MZNK and Secretary, Department of Social Services (Social services second review)
[2018] AATA 2003
•2 July 2018
MZNK and Secretary, Department of Social Services (Social services second review) [2018] AATA 2003 (2 July 2018)
Division:GENERAL DIVISION
File Number(s): 2017/3485; 2017/3486
Re:MZNK
APPLICANT
AndSecretary, Department of Social Services
RESPONDENT
DECISION
Tribunal:Dr I Alexander, Member
Date:2 July 2018
Place:Sydney
The decision under review is set aside and the matter is remitted to the Respondent for reconsideration.
…………[SGD]…………
Dr I Alexander, Member
CATCHWORDS
Social Security – Centrelink – Parenting payment debt – Austudy payment debt – Whether there is any basis in law to write off or waive the Applicant’s Centrelink debt – Whether a proportion of the Applicant’s Centrelink debt can be attributed to administrative error by Centrelink – Severe financial hardship – Special circumstances – Administrative error – Decision under review remitted for reconsideration
LEGISLATION
Social Security Act 1991
REASONS FOR DECISION
Dr I Alexander, Member
2 July 2018
BACKGROUND
On 10 October 2000, MZNK’s ex-husband sustained a workplace injury that was the subject of a worker’s compensation claim.
From 10 April 2007 to 17 December 2008, MZNK (the Applicant) was in receipt of parenting payment, partnered.
From 12 December 2008 to 20 March 2013, the Applicant was in receipt of Austudy payment.
On 10 August 2013, Centrelink decided to raise and recover a parenting payment debt of $2,360.77 for the period from 28 April 2008 to 16 December 2008, on the basis that the correct amount of the Applicant’s ex-husband’s compensation payments had not been taken into account.
On 15 August 2013, Centrelink decided to raise and recover an Austudy payment debt of $29,693.76 for the period from 12 December 2008 to 19 March 2013, on the basis that the correct amount of the Applicant’s ex-husband’s compensation payments had not been taken into account.
On 11 February 2014, an Authorised Review Officer (ARO) varied these decisions and found that the Applicant had a parenting payment debt of $3,923.09 and an Austudy payment debt of $32,262.02.

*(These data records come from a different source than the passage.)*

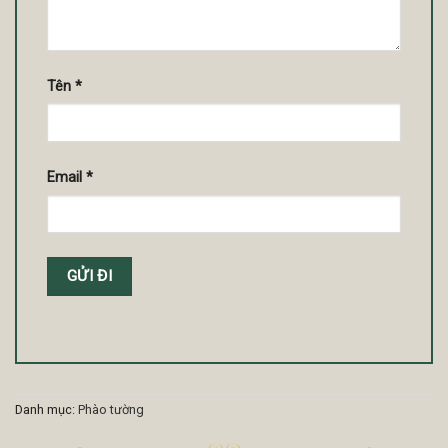
Tên
*
Email
*
Danh mục:
Phào tường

On 11 July 2014, the former Social Security Appeals Tribunal (SSAT) affirmed the ARO’s decision.
On 26 June 2014, the Applicant and her husband separated and subsequently divorced on 6 June 2016.
The Applicant’s debt is being repaid at a rate of $20 per fortnight which is being withheld from her current family assistance payments.
On 13 June 2017, the Applicant lodged an Application for Second Review of the SSAT’s decision.
On 20 October 2017, following a written application by the Applicant, the Tribunal granted an extension of time for making an application for review of the decision to 15 June 2017.
In this proceeding, in which she was self-represented, the Applicant seeks review of the decision of the SSAT.
ISSUES
There is no dispute that the correct amount of the Applicant’s ex-husband’s compensation payments was not taken into account when the Applicant received her parenting and Austudy payments during the specified times.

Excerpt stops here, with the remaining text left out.